Manifestações neurológicas na Febre Familiar do Mediterrâneo em crianças

Revisão sistemática mostra cefaleia e convulsões como principais manifestações neurológicas em crianças com FFM.

A Febre Familiar do Mediterrâneo (FFM) é uma doença autoinflamatória rara caracterizada por episódios recorrentes de inflamação que duram de 1 a 3 dias e se manifestam, em geral, como febre, dor abdominal, dor torácica e/ou artrite decorrente de serosite estéril. 

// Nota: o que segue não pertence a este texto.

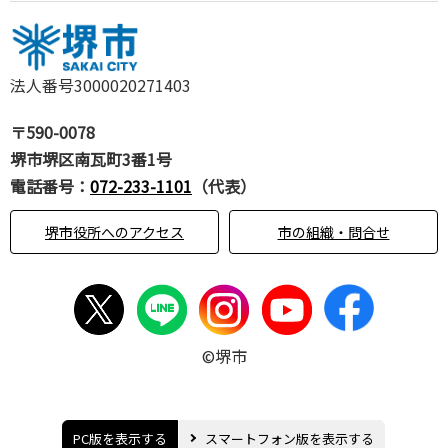
法人番号3000020271403
〒590-0078
堺市堺区南瓦町3番1号
電話番号：
072-233-1101
（代表）
堺市役所へのアクセス
市の組織・問合せ
©堺市
PC版を表示する
スマートフォン版を表示する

Embora sintomas neurológicos, como a cefaleia, sejam frequentemente relatados, ainda há poucos estudos sistemáticos sobre o tema, o que motivou pesquisadores europeus a investigá-lo de forma mais aprofundada. 

Veja também: Febre oropouche: Como estamos no Brasil?

febre familiar do mediterrâneo

Metodologia 

Foi realizada uma revisão sistemática da literatura publicada em bases como PubMed, Web of Science e Cochrane, incluindo artigos até 1º de março de 2025. Os autores utilizaram termos relacionados à doença e termos gerais e específicos referentes a manifestações neurológicas, como cefaleia, convulsões, doenças desmielinizantes, além de alterações do sistema sensorial, entre outros. 

Resultados e Discussão 

Foram incluídos 64 estudos, envolvendo 4.753 crianças com FFM. A maior parte correspondia a relatos e séries de casos, além de estudos observacionais. Nove estudos caso-controle também foram considerados, e alguns incluíram mais de 600 pacientes. No total, foram identificadas 1.610 crianças e adolescentes com manifestações neurológicas (33,9%). 

O sintoma neurológico mais frequentemente relatado foi a cefaleia (24,3%), com fenótipos variados: desde enxaqueca com e sem aura até cefaleia tensional e causas secundárias, como pseudotumor cerebri e vasculite cerebral. Em alguns estudos, a cefaleia ocorria exclusivamente durante as crises da FFM. A frequência dessa queixa parece ser maior do que na população geral. Curiosamente, a maioria dos trabalhos identificou cefaleia mais frequentemente em pacientes com diagnóstico clínico de FFM do que naqueles com genótipo confirmado. De toda forma, a heterogeneidade dos estudos e o caráter observacional da maioria limita a definição de uma relação causal direta entre FFM e cefaleia. Ainda assim, alguns autores sugerem considerar o diagnóstico de enxaqueca em crianças e adolescentes com FFM que apresentem episódios recorrentes de cefaleia. 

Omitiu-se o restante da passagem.